== Task brief ==
Copy each line that includes the string "Hamas" from the material into your answer.

== Data for processing ==
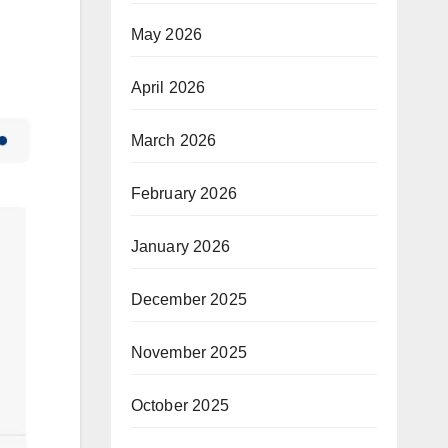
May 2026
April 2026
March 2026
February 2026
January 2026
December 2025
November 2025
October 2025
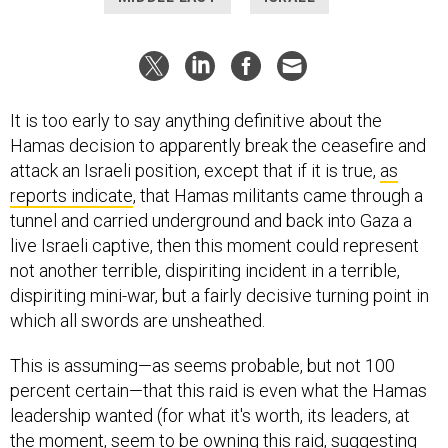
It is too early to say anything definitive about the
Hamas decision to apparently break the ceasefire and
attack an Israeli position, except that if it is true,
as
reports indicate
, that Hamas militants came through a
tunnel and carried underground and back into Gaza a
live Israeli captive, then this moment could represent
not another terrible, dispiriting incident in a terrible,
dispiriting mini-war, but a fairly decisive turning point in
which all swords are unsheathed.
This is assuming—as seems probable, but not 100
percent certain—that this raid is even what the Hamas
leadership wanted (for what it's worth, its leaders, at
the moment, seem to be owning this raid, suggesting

...

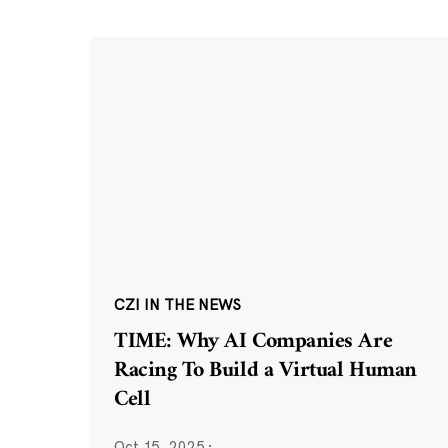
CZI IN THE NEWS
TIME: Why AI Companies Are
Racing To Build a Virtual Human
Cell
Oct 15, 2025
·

--

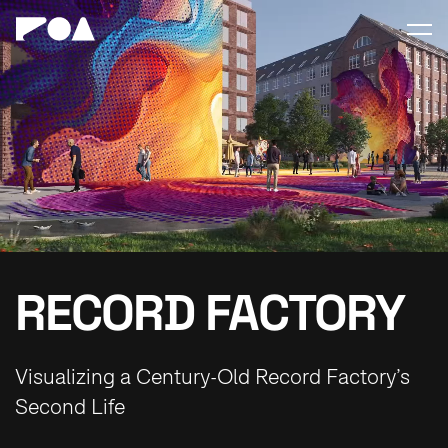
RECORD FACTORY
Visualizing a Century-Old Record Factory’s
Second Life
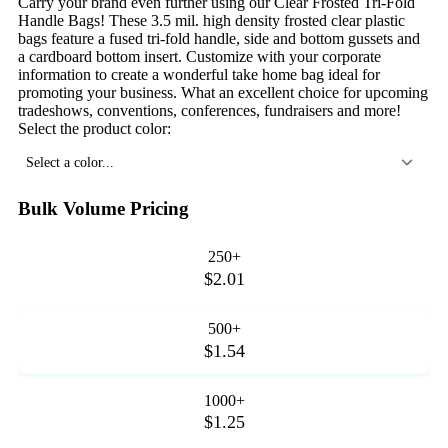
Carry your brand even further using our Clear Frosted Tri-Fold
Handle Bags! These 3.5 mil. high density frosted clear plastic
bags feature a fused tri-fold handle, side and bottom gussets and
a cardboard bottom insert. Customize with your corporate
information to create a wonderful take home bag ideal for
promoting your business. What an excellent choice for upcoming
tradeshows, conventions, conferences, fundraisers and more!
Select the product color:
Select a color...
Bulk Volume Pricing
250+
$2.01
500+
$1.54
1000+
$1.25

== Exercise answer ==
Hamas decision to apparently break the ceasefire and
, that Hamas militants came through a
percent certain—that this raid is even what the Hamas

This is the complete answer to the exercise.